Showbiz is feeling major labor pains. When no deal is reached in a marathon bargaining session Nov. 4, the WGA goes on strike against Hollywood's film and TV studios, shutting down production on numerous TV shows. Thousands of guild members take to picket lines in New York and Los Angeles. One week later, Broadway goes dark as 3,000 stagehands go on strike over staffing issues. That strike lasts 19 days and costs New York more than $30 million.

Also: Maverick book publisher Judith Regan, fired by HarperCollins last year after her O.J. Simpson book was scrapped, files a $100 million lawsuit against her former employers accusing them of defamation. ... Brazilian race car driver Castroneves beats Spice Girl Melanie Brown to win Season 5 of ABC's "Dancing With the Stars." ... Carrie Underwood is named female vocalist of the year at the Country Music Awards.

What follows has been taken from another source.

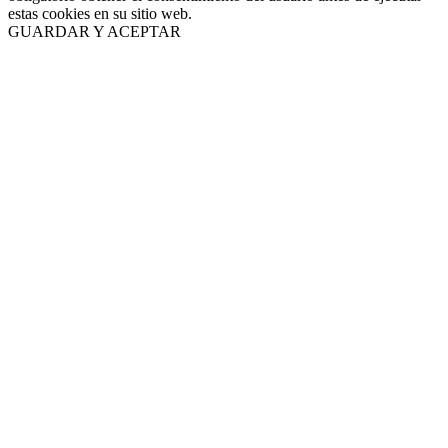
estas cookies en su sitio web.
GUARDAR Y ACEPTAR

The writers and studios return to the bargaining table for four consecutive days of talks, which break off amid finger-pointing on both sides. The studios say they won't return until the WGA drops several demands. The writers refuse, and file unfair labor practice charges. The studios, meanwhile, set their sights on talks with the DGA, while the writers keep marching. Los Angeles County economists estimate the strike already has cost the region $340 million.
Also: Led Zeppelin holds a reunion concert at London's 02 Arena. ... Paramount bows "Jackass 2.5" on the Internet. ... Studio exec/agency founder Freddie Fields dies at 84. ... Two-time Grammy winner Ike Turner dies at 76. ... Warner Bros.' "I Am Legend" does $76 million in its opening weekend, Will Smith's biggest bow ever.